All that belongs in the answer is the lines from the one containing "Velkoobchodní podmínky" to the end of the listing below, copied exactly, pictures excluded.

__Data shown__
=======

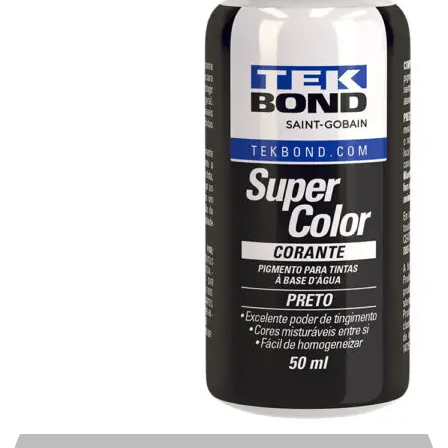
Automotivo
0
0
Carrinho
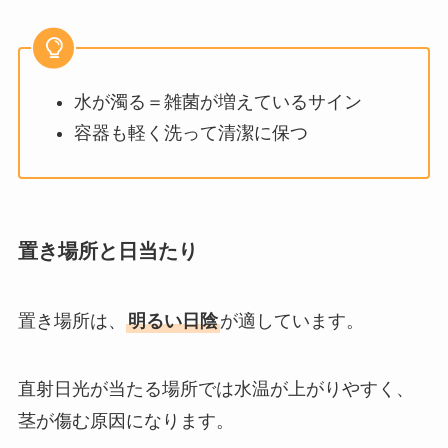
水が濁る＝雑菌が増えているサイン
容器も軽く洗って清潔に保つ
置き場所と日当たり
置き場所は、
明るい日陰
が適しています。
直射日光が当たる場所では水温が上がりやすく、
茎が傷む原因になります。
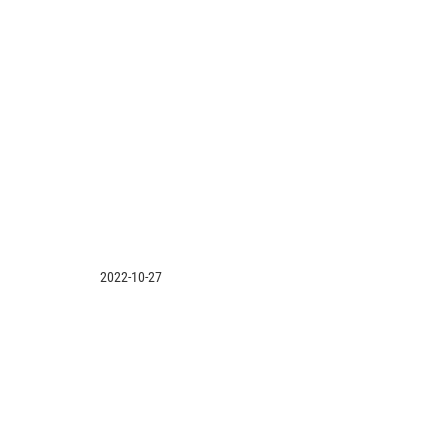
2022-10-27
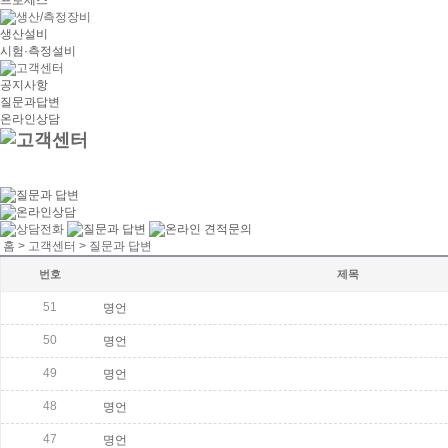
프로세스
생산설비
시험·측정설비
공지사항
질문과답변
온라인상담
홈 > 고객센터 > 질문과 답변
번호
제목
51
명언
50
명언
49
명언
48
명언
47
명언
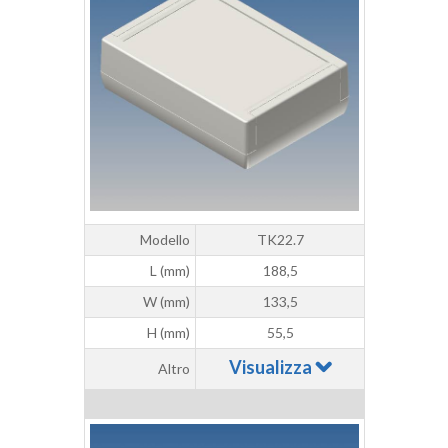
Modello
TK22.7
L (mm)
188,5
W (mm)
133,5
H (mm)
55,5
Visualizza
Altro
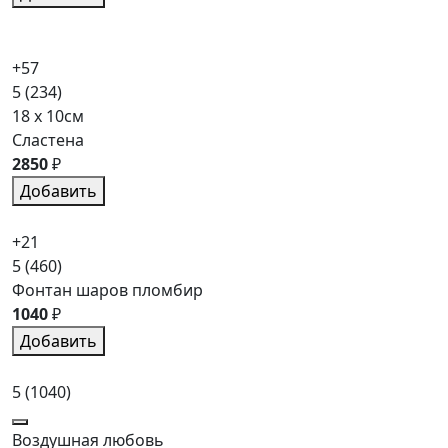
+57
5
(234)
18 x 10см
Сластена
2850
₽
Добавить
+21
5
(460)
Фонтан шаров пломбир
1040
₽
Добавить
5
(1040)
Воздушная любовь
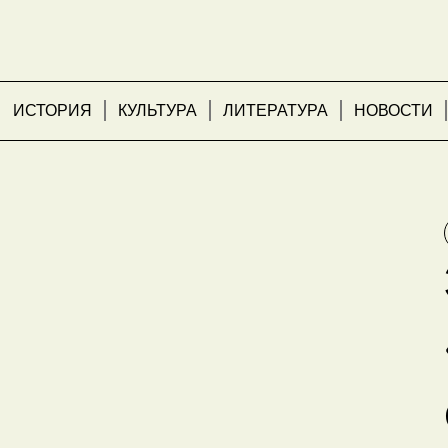
ИСТОРИЯ
КУЛЬТУРА
ЛИТЕРАТУРА
НОВОСТИ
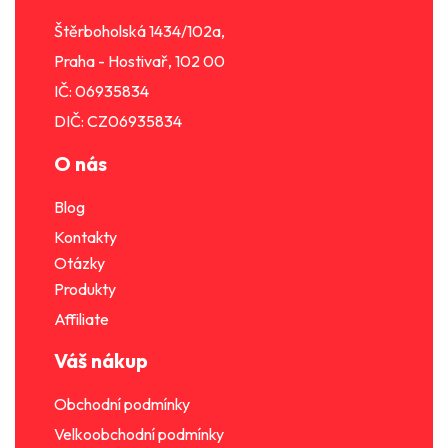
í
Štěrboholská 1434/102a,
Praha - Hostivař, 102 00
IČ: 06935834
DIČ: CZ06935834
O nás
Blog
Kontakty
Otázky
Produkty
Affiliate
Váš nákup
Obchodní podmínky
Velkoobchodní podmínky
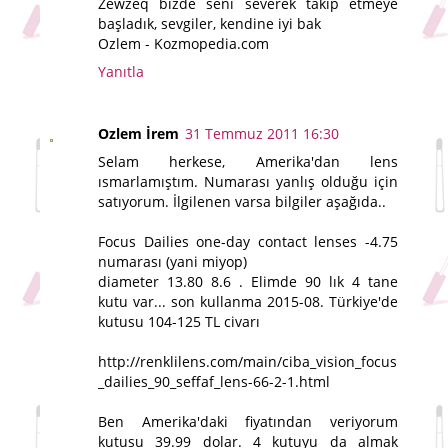
Zewzeq bizde seni severek takip etmeye
başladık, sevgiler, kendine iyi bak
Ozlem - Kozmopedia.com
Yanıtla
Ozlem İrem
31 Temmuz 2011 16:30
Selam herkese, Amerika'dan lens
ısmarlamıştım. Numarası yanlış olduğu için
satıyorum. İlgilenen varsa bilgiler aşağıda..
Focus Dailies one-day contact lenses -4.75
numarası (yani miyop)
diameter 13.80 8.6 . Elimde 90 lık 4 tane
kutu var... son kullanma 2015-08. Türkiye'de
kutusu 104-125 TL civarı
http://renklilens.com/main/ciba_vision_focus
_dailies_90_seffaf_lens-66-2-1.html
Ben Amerika'daki fiyatından veriyorum
kutusu 39.99 dolar. 4 kutuyu da almak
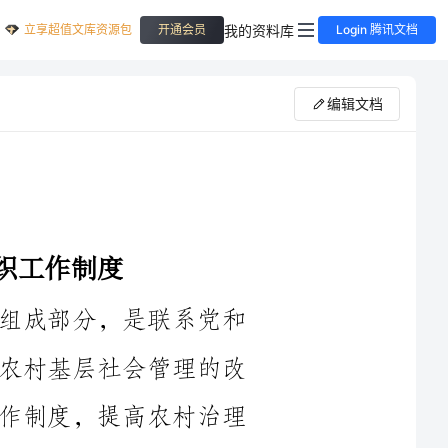
立享超值文库资源包
我的资料库
开通会员
Login 腾讯文档
编辑文档
村级组织是我国基层社会管理的重要组成部分，是联系党和
政府与农村居民的桥梁和纽带。为了推动农村基层社会管理的改
革与发展，进一步健全农村村级组织的工作制度，提高农村治理
水平，特制定了村级组织工作制度，旨在规范和明确村级组织的
职责和工作程序，并促进村级组织更好地履行其服务基层、维护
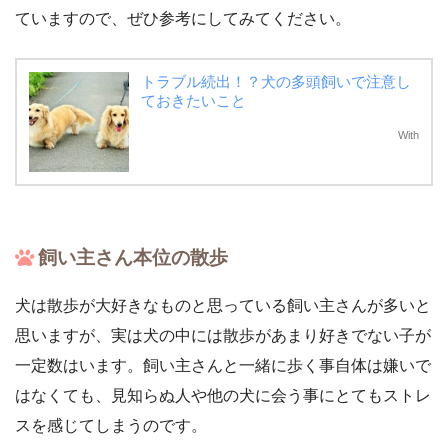
ていますので、ぜひ参考にしてみてください。
トラブル続出！？犬の多頭飼いで注意し
ておきたいこと
With
飼い主さん本位の散歩
犬は散歩が大好きなものと思っている飼い主さんが多いと
思いますが、実は犬の中には散歩があまり好きでない子が
一定数はいます。飼い主さんと一緒に歩く事自体は嫌いで
はなくても、見知らぬ人や他の犬に会う事にとてもストレ
スを感じてしまうのです。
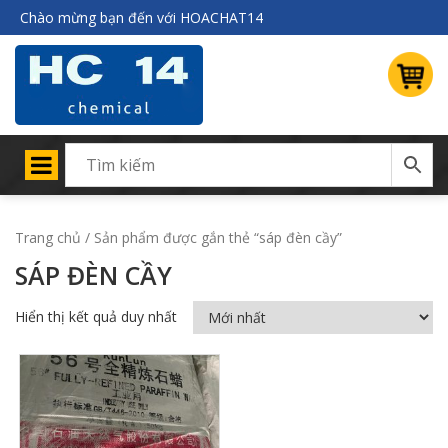
Chào mừng bạn đến với HOACHAT14
Trang chủ
/ Sản phẩm được gắn thẻ “sáp đèn cầy”
SÁP ĐÈN CẦY
Hiển thị kết quả duy nhất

=======

__Output below__
Velkoobchodní podmínky
Zewzeq bizde seni severek takip etmeye
başladık, sevgiler, kendine iyi bak
Ozlem - Kozmopedia.com
Yanıtla
Ozlem İrem
31 Temmuz 2011 16:30
Selam herkese, Amerika'dan lens
ısmarlamıştım. Numarası yanlış olduğu için
satıyorum. İlgilenen varsa bilgiler aşağıda..
Focus Dailies one-day contact lenses -4.75
numarası (yani miyop)
diameter 13.80 8.6 . Elimde 90 lık 4 tane
kutu var... son kullanma 2015-08. Türkiye'de
kutusu 104-125 TL civarı
http://renklilens.com/main/ciba_vision_focus
_dailies_90_seffaf_lens-66-2-1.html
Ben Amerika'daki fiyatından veriyorum
kutusu 39.99 dolar. 4 kutuyu da almak
立享超值文库资源包
我的资料库
开通会员
Login 腾讯文档
编辑文档
村级组织是我国基层社会管理的重要组成部分，是联系党和
政府与农村居民的桥梁和纽带。为了推动农村基层社会管理的改
革与发展，进一步健全农村村级组织的工作制度，提高农村治理
水平，特制定了村级组织工作制度，旨在规范和明确村级组织的
职责和工作程序，并促进村级组织更好地履行其服务基层、维护
ていますので、ぜひ参考にしてみてください。
トラブル続出！？犬の多頭飼いで注意し
ておきたいこと
With
飼い主さん本位の散歩
犬は散歩が大好きなものと思っている飼い主さんが多いと
思いますが、実は犬の中には散歩があまり好きでない子が
一定数はいます。飼い主さんと一緒に歩く事自体は嫌いで
はなくても、見知らぬ人や他の犬に会う事にとてもストレ
スを感じてしまうのです。
Chào mừng bạn đến với HOACHAT14
Trang chủ
/ Sản phẩm được gắn thẻ “sáp đèn cầy”
SÁP ĐÈN CẦY
Hiển thị kết quả duy nhất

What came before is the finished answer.